Collaboration with a number of producers of milk replacers ensued, and the numbers rocketed. Jos acquired the abattoir in Hasselt while he was already producing 1200 calves a week, but it was insufficient. Jos wanted more. He wanted to do things differently from everyone else and decided to set up his own laboratory. Can you imagine it? A veal producer with his own laboratory, full-equipped with gas chromatograph back in the early 1980s? Initially, the lab focused on fatty acid patterns, followed later by triglycerides. In addition to the laboratory, Jos opened a unique and extremely large, luxurious butcher’s shop in the centre of Hasselt that was dedicated to veal and named it Vealerie. “The company had grown enormously,” comments Jos. “We had a good sales concept, we were well organised, and our methodology meant that we were able to use every part of every calf. But we still weren’t making any money. At the end of the eighties, the newborn calf plus the milk replacer cost more than the price we made on the meat.”

 

Junior Beef

At that time, there was not a single restaurant in Belgium that sold Belgian beef. People were tired of all of the scandals, and the excessive use of clenbuterol had spoiled the tenderness of the tenderloin. Restaurant owners turned to South America where the beef was still pristine and Jos needed a solution. He launched a new project called Junior Beef. “All I could think about was which meat I wanted to produce,” he adds. “I looked closely at what the restaurants wanted. Which cuts, and how lean they should be. It had to be just right. That’s why I chose heifers for Junior Beef, and why I started thinking differently about their feed.” This is also why the price of Junior Beef was much higher, because it was (and is) a superior meat, specifically designed for restaurants.
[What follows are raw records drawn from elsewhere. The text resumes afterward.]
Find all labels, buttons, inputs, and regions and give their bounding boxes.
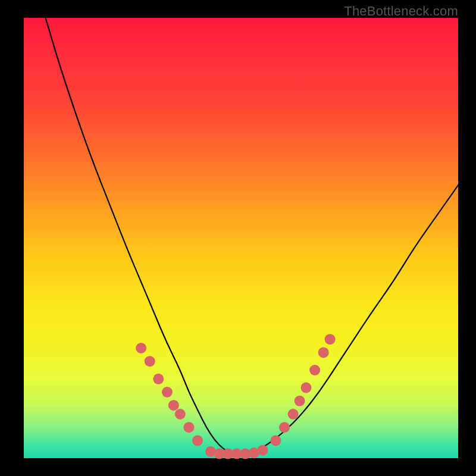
bottleneck-curve bbox=[46, 18, 459, 454]
data-point-left-arm-7 bbox=[183, 422, 194, 433]
data-point-left-arm-5 bbox=[168, 400, 179, 411]
data-point-trough-7 bbox=[258, 445, 268, 456]
data-point-right-arm-2 bbox=[279, 422, 290, 433]
curve-svg bbox=[24, 18, 458, 458]
plot-area bbox=[24, 18, 458, 458]
data-point-left-arm-3 bbox=[153, 374, 164, 384]
watermark-text: TheBottleneck.com bbox=[344, 4, 458, 19]
data-point-left-arm-6 bbox=[175, 409, 186, 419]
chart-frame: TheBottleneck.com bbox=[0, 0, 476, 476]
data-points-group bbox=[136, 334, 335, 459]
data-point-right-arm-8 bbox=[325, 334, 336, 345]
data-point-right-arm-5 bbox=[301, 383, 312, 393]
data-point-right-arm-1 bbox=[270, 435, 281, 446]
data-point-right-arm-3 bbox=[288, 409, 299, 419]
data-point-left-arm-2 bbox=[145, 356, 155, 367]
data-point-right-arm-4 bbox=[295, 396, 305, 406]
data-point-left-arm-1 bbox=[136, 343, 146, 353]
data-point-left-arm-8 bbox=[192, 435, 203, 446]
data-point-right-arm-7 bbox=[318, 347, 329, 358]
data-point-right-arm-6 bbox=[309, 365, 320, 375]
data-point-left-arm-4 bbox=[162, 387, 173, 397]
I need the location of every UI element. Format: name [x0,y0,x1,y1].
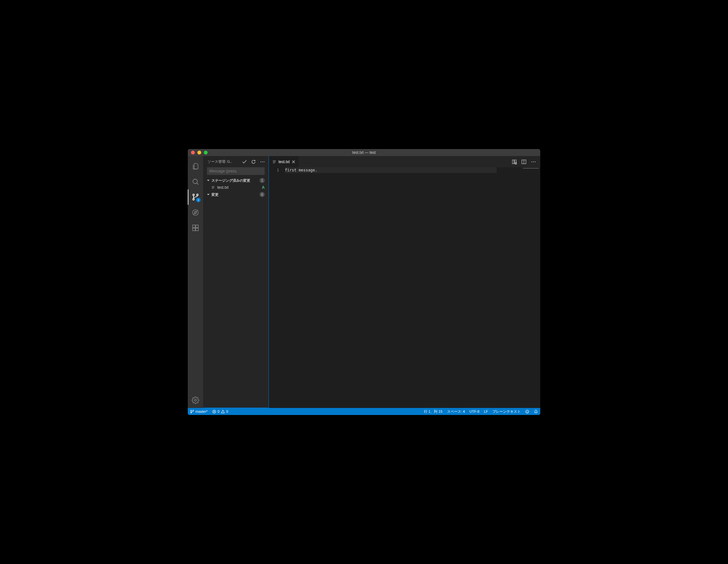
close-tab-button[interactable] [292,160,295,164]
cursor-position[interactable]: 行 1、列 15 [422,408,444,415]
close-icon [292,160,295,164]
activity-bar: 1 [188,156,203,408]
svg-rect-17 [512,160,514,164]
encoding-status[interactable]: UTF-8 [467,408,482,415]
svg-rect-9 [193,228,195,231]
smiley-icon [525,410,529,414]
changes-label: 変更 [211,192,258,197]
split-editor-button[interactable] [520,158,527,165]
warning-icon [221,410,225,414]
editor-body[interactable]: 1 first message. [269,167,540,408]
app-window: test.txt — test 1 [188,149,540,415]
status-bar: master* 0 0 行 1、列 15 スペース: 4 UTF-8 LF プレ… [188,408,540,415]
extensions-tab[interactable] [188,220,203,236]
chevron-down-icon [206,179,210,182]
debug-tab[interactable] [188,205,203,220]
changes-count-badge: 0 [260,192,265,197]
scm-badge: 1 [196,198,201,202]
compare-changes-button[interactable] [511,158,518,165]
staged-file-status: A [262,185,265,190]
commit-message-input[interactable] [207,167,265,175]
source-control-tab[interactable]: 1 [188,189,203,205]
ellipsis-icon [531,159,536,164]
notifications-button[interactable] [532,408,540,415]
branch-status[interactable]: master* [188,408,210,415]
svg-point-34 [527,411,528,411]
code-line-1: first message. [285,167,497,173]
warning-count: 0 [226,410,228,413]
svg-line-6 [193,210,198,215]
error-icon [212,410,216,414]
language-mode[interactable]: プレーンテキスト [490,408,523,415]
file-icon [211,186,215,189]
staged-file-name: test.txt [217,185,260,190]
scm-sidebar: ソース管理: G.. ステージング済みの変更 1 [203,156,269,408]
file-icon [272,160,277,164]
main-area: 1 ソース管理: G.. [188,156,540,408]
minimap-line [523,168,539,169]
minimap[interactable] [521,167,540,408]
bell-icon [534,410,538,414]
editor-tab-test[interactable]: test.txt [269,156,299,167]
files-icon [192,162,199,170]
feedback-button[interactable] [523,408,532,415]
svg-point-28 [193,410,194,411]
eol-status[interactable]: LF [482,408,490,415]
extensions-icon [192,224,199,232]
line-number: 1 [269,167,279,173]
svg-point-24 [533,161,534,162]
branch-name: master* [195,410,208,413]
svg-point-2 [193,194,194,196]
code-area[interactable]: first message. [285,167,521,408]
error-count: 0 [218,410,219,413]
traffic-lights [188,151,208,154]
refresh-icon [251,159,256,164]
scm-title: ソース管理: G.. [208,159,239,164]
editor-actions [508,156,540,167]
staged-count-badge: 1 [260,178,265,183]
explorer-tab[interactable] [188,159,203,174]
no-bug-icon [192,209,199,216]
zoom-window-button[interactable] [204,151,208,154]
line-gutter: 1 [269,167,285,408]
refresh-button[interactable] [250,158,257,165]
svg-point-12 [261,161,261,162]
svg-point-4 [193,199,194,200]
staged-file-row[interactable]: test.txt A [203,184,269,191]
changes-section[interactable]: 変更 0 [203,191,269,198]
svg-rect-8 [196,225,198,228]
chevron-down-icon [206,193,210,196]
window-title: test.txt — test [188,150,540,155]
diff-icon [512,159,517,164]
svg-point-26 [191,410,192,411]
problems-status[interactable]: 0 0 [210,408,230,415]
titlebar: test.txt — test [188,149,540,156]
staged-changes-label: ステージング済みの変更 [211,178,258,183]
staged-changes-section[interactable]: ステージング済みの変更 1 [203,177,269,184]
check-icon [242,159,247,164]
scm-more-button[interactable] [259,158,266,165]
close-window-button[interactable] [191,151,195,154]
svg-point-3 [197,194,198,196]
indentation-status[interactable]: スペース: 4 [445,408,467,415]
ellipsis-icon [260,159,265,164]
search-icon [192,178,199,186]
minimize-window-button[interactable] [197,151,201,154]
tab-label: test.txt [278,160,290,164]
svg-line-1 [197,183,198,185]
svg-point-23 [532,161,532,162]
svg-point-13 [262,161,263,162]
svg-point-11 [194,399,196,401]
split-icon [521,159,526,164]
editor-more-button[interactable] [530,158,537,165]
git-branch-icon [190,410,194,414]
settings-gear[interactable] [188,393,203,408]
svg-point-33 [526,411,527,411]
scm-header: ソース管理: G.. [203,156,269,167]
svg-point-14 [264,161,264,162]
svg-rect-18 [515,160,516,164]
search-tab[interactable] [188,174,203,189]
editor-tabs: test.txt [269,156,540,167]
gear-icon [192,396,199,404]
commit-button[interactable] [241,158,248,165]
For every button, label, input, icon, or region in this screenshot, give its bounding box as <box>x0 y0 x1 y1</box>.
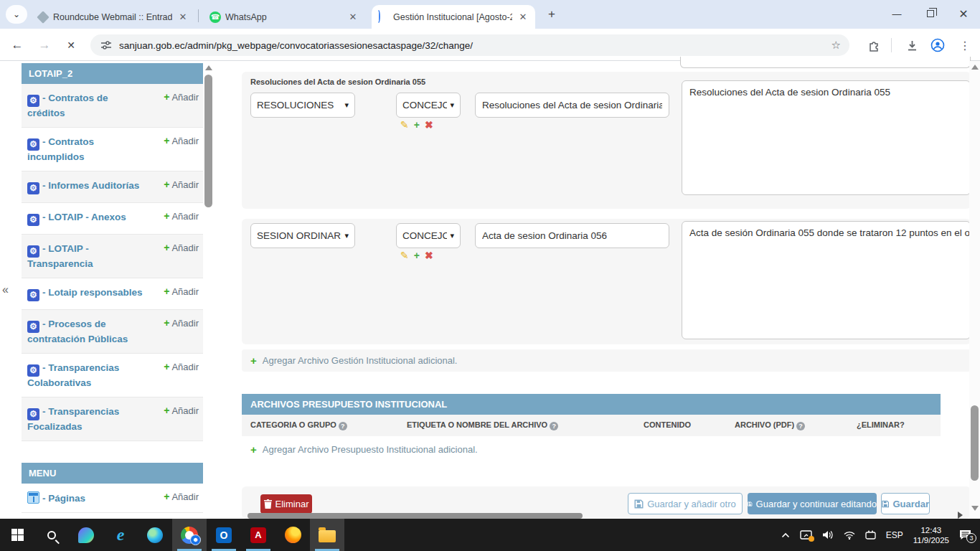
sidebar-item-lotaip-transparencia[interactable]: ⚙- LOTAIP - Transparencia +Añadir <box>22 235 203 278</box>
sidebar-item-procesos-contratacion[interactable]: ⚙- Procesos de contratación Públicas +Añ… <box>22 310 203 354</box>
previous-textarea-bottom[interactable] <box>680 57 971 68</box>
add-presupuesto-row[interactable]: +Agregar Archivo Presupuesto Institucion… <box>242 438 941 461</box>
sidebar-item-lotaip-anexos[interactable]: ⚙- LOTAIP - Anexos +Añadir <box>22 203 203 235</box>
back-button[interactable]: ← <box>7 35 27 55</box>
restore-button[interactable] <box>914 0 947 27</box>
add-link[interactable]: +Añadir <box>164 491 199 503</box>
group-select[interactable]: CONCEJO▾ <box>396 223 461 248</box>
tray-app-icon[interactable] <box>865 530 876 540</box>
minimize-button[interactable]: — <box>880 0 913 27</box>
forward-button[interactable]: → <box>34 35 55 55</box>
stop-loading-button[interactable]: ✕ <box>61 35 81 55</box>
add-link[interactable]: +Añadir <box>164 210 199 222</box>
tab-close-icon[interactable]: ✕ <box>347 11 359 24</box>
save-continue-button[interactable]: Guardar y continuar editando <box>748 493 877 514</box>
category-select[interactable]: RESOLUCIONES▾ <box>250 93 355 118</box>
tab-close-icon[interactable]: ✕ <box>176 11 189 24</box>
add-link[interactable]: +Añadir <box>164 405 199 417</box>
sidebar-item-paginas[interactable]: - Páginas +Añadir <box>22 484 203 513</box>
taskbar-acrobat-button[interactable]: A <box>241 519 275 551</box>
sidebar-item-lotaip-responsables[interactable]: ⚙- Lotaip responsables +Añadir <box>22 278 203 310</box>
tab-gestion-active[interactable]: Gestión Institucional [Agosto-2 ✕ <box>372 5 535 29</box>
taskbar-ie-button[interactable]: e <box>103 519 138 551</box>
sidebar-item-contratos-incumplidos[interactable]: ⚙- Contratos incumplidos +Añadir <box>22 128 203 171</box>
url-text[interactable]: sanjuan.gob.ec/admin/pkg_webpage/convoca… <box>119 40 831 51</box>
chrome-icon: ☻ <box>181 527 198 544</box>
sidebar-collapse-button[interactable]: « <box>2 283 9 296</box>
add-plus-icon[interactable]: + <box>414 250 420 261</box>
tray-speaker-icon[interactable] <box>822 530 834 540</box>
pages-icon <box>27 491 39 504</box>
gear-icon: ⚙ <box>27 321 39 333</box>
plus-icon: + <box>164 286 169 297</box>
vertical-scrollbar-thumb[interactable] <box>971 405 979 481</box>
new-tab-button[interactable]: + <box>542 7 561 23</box>
profile-icon[interactable] <box>928 36 947 55</box>
file-explorer-icon <box>319 530 336 542</box>
bookmark-star-icon[interactable]: ☆ <box>831 39 841 52</box>
taskbar-copilot-button[interactable] <box>69 519 103 551</box>
name-field[interactable] <box>482 100 662 110</box>
notification-center-button[interactable]: 3 <box>959 529 971 540</box>
delete-button[interactable]: Eliminar <box>260 494 312 514</box>
group-select[interactable]: CONCEJO▾ <box>396 93 461 118</box>
close-window-button[interactable]: ✕ <box>947 0 980 27</box>
site-settings-icon[interactable] <box>100 39 112 51</box>
save-add-button[interactable]: Guardar y añadir otro <box>628 493 743 514</box>
content-textarea[interactable]: Resoluciones del Acta de sesion Ordinari… <box>682 80 971 195</box>
add-link[interactable]: +Añadir <box>164 317 199 329</box>
sidebar-item-contratos-creditos[interactable]: ⚙- Contratos de créditos +Añadir <box>22 84 203 128</box>
taskbar-edge-button[interactable] <box>138 519 172 551</box>
address-bar[interactable]: sanjuan.gob.ec/admin/pkg_webpage/convoca… <box>90 34 849 56</box>
content-textarea[interactable]: Acta de sesión Ordinaria 055 donde se tr… <box>682 221 971 339</box>
scroll-up-icon[interactable] <box>971 65 979 70</box>
sidebar-scroll-up-icon[interactable] <box>205 65 212 70</box>
help-icon[interactable]: ? <box>796 422 805 430</box>
category-select[interactable]: SESION ORDINARIA▾ <box>250 223 355 248</box>
taskbar-outlook-button[interactable]: O <box>207 519 241 551</box>
tab-whatsapp[interactable]: ☎ WhatsApp ✕ <box>204 5 365 29</box>
tray-monitor-icon[interactable] <box>800 530 812 540</box>
language-indicator[interactable]: ESP <box>886 530 903 540</box>
add-link[interactable]: +Añadir <box>164 242 199 254</box>
scroll-right-icon[interactable] <box>958 512 963 519</box>
sidebar-item-transparencias-colaborativas[interactable]: ⚙- Transparencias Colaborativas +Añadir <box>22 354 203 397</box>
browser-tabstrip: ⌄ Roundcube Webmail :: Entrada ✕ ☎ Whats… <box>0 0 980 29</box>
remove-x-icon[interactable]: ✖ <box>425 250 433 261</box>
sidebar-item-informes-auditorias[interactable]: ⚙- Informes Auditorías +Añadir <box>22 171 203 203</box>
scroll-down-icon[interactable] <box>971 506 979 511</box>
remove-x-icon[interactable]: ✖ <box>425 119 433 131</box>
taskbar-chrome-button[interactable]: ☻ <box>172 519 207 551</box>
add-link[interactable]: +Añadir <box>164 179 199 191</box>
start-button[interactable] <box>0 519 34 551</box>
extensions-icon[interactable] <box>864 36 883 55</box>
horizontal-scrollbar-thumb[interactable] <box>248 513 583 519</box>
add-link[interactable]: +Añadir <box>164 135 199 147</box>
help-icon[interactable]: ? <box>550 422 558 430</box>
tray-chevron-up-icon[interactable] <box>781 532 790 538</box>
taskbar-firefox-button[interactable] <box>275 519 310 551</box>
add-link[interactable]: +Añadir <box>164 286 199 298</box>
tab-roundcube[interactable]: Roundcube Webmail :: Entrada ✕ <box>32 5 195 29</box>
name-field[interactable] <box>482 230 662 241</box>
trash-icon <box>264 499 272 509</box>
add-link[interactable]: +Añadir <box>164 361 199 373</box>
menu-kebab-icon[interactable]: ⋮ <box>956 36 974 55</box>
add-link[interactable]: +Añadir <box>164 91 199 103</box>
add-plus-icon[interactable]: + <box>414 119 420 131</box>
add-gestion-row[interactable]: +Agregar Archivo Gestión Institucional a… <box>242 349 971 372</box>
tray-wifi-icon[interactable] <box>844 531 855 540</box>
clock[interactable]: 12:43 11/9/2025 <box>913 525 949 545</box>
help-icon[interactable]: ? <box>339 422 347 430</box>
taskbar-search-button[interactable] <box>34 519 69 551</box>
download-icon[interactable] <box>903 36 921 55</box>
sidebar-scrollbar-thumb[interactable] <box>204 75 212 207</box>
sidebar-item-transparencias-focalizadas[interactable]: ⚙- Transparencias Focalizadas +Añadir <box>22 397 203 441</box>
name-field-wrap <box>475 223 669 248</box>
tab-close-icon[interactable]: ✕ <box>517 11 529 24</box>
save-button[interactable]: Guardar <box>881 493 930 514</box>
taskbar-explorer-button[interactable] <box>310 519 344 551</box>
edit-pencil-icon[interactable]: ✎ <box>400 119 409 131</box>
tab-search-button[interactable]: ⌄ <box>6 5 27 24</box>
edit-pencil-icon[interactable]: ✎ <box>400 250 409 261</box>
In 1991 Jos sold his company, only to buy it back two years later in a management buyout. He had 36,000 calves and business was better than ever. The general situation had improved, but then the dioxin crisis hit Belgium like a thunderbolt. The whole scandal had nothing whatsoever to do with calves, it just affected chickens and pigs, but it had a suffocating hold on the Belgian meat market for a long time. The consumer stopped buying meat produced in Belgium and exports were banned. This was the final blow for Jos Theys, who was forced to sell his company for a second time.

 

 

 

 

The Farm

However, for Jos Theys, this is not the end of the story. He is still producing Junior Beef, albeit on a smaller scale on Jos Theys Farm, his next unique enterprise that he started in 1994. He now combines the rearing of veal calves with a restaurant specialising in Junior Beef. The guests can see the animals from their tables in open stalls. Children can pet the animals and for anyone who is interested, there is always an enthusiastic story to be told about the ins and outs of the production process.

 

The restaurant serves Junior Beef in a variety of dishes, and everything is made in house. There is a small shop adjacent to the restaurant where guests can buy their own cuts of meat to take home with them, and many a restaurant owner comes from far and wide to buy their veal here. It is difficult to believe, but nearly every single one of Jos’s 560 calves, each with a dressed weight of between 220 to 240 kilos, ends up in the restaurant’s kitchen. We have no doubt that the Jos Theys Farm will start breaking new records of its own, very soon.